The objective of this study is to investigate and to highlight the main process involved in alimentation of Bri Aquifer. For this purpose AgriFlux is utilized as a modelling tool which is a mechanistic stochastic model involving precipitation, runoff, infiltration, evaporation, percolation and drainage. The amount of drained water to determine the alimentation characteristics of Bri Aquifer is also quantified with AgriFlux, in Poitevin Marshland.
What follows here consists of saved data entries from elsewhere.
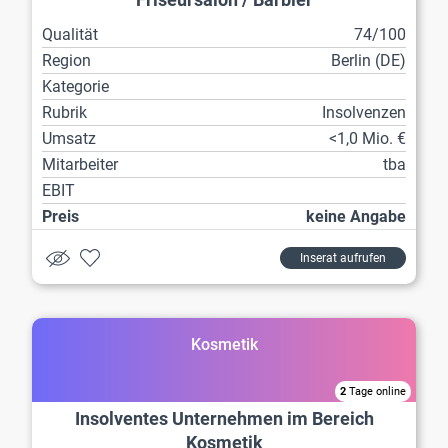
Qualität
74/100
Region
Berlin (DE)
Kategorie
Rubrik
Insolvenzen
Umsatz
<1,0 Mio. €
Mitarbeiter
tba
EBIT
Preis
keine Angabe
Inserat aufrufen
Kosmetik
2
Tage online
Insolventes Unternehmen im Bereich
Kosmetik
The computed data simulated by the AgriFlux model and field data handled from the boreholes are compared in order to verify the validity of the vadose zone water flux simulation in Poitevin Marshland (Marais Poitevin) in France.

2. DESCRIPTION OF THE STUDY AREA The study area is located in south west of France called as “Bri Aquifer” which signify the silty/clay deposits in Poitevin Marshland, France. Bri aquifer circulates in the quaternary aged marine deposits. Its soil texture and clay mineralogy are the same, with 45 to 60% clay and more than 95% clay plus silt. Clay minerals consist of illite (50–60%), kaolinite and montmorillonite (20–25%) (Pons et al.,

2000). The Bri formation has a very heterogeneous character; the soil and its hydraulic properties are variable with distance. When the temporal and spatial variability of the region is considered, the required measurements of unsaturated soil hydraulic properties are tremendous, time-consuming, and very expensive (Li et al., 2006).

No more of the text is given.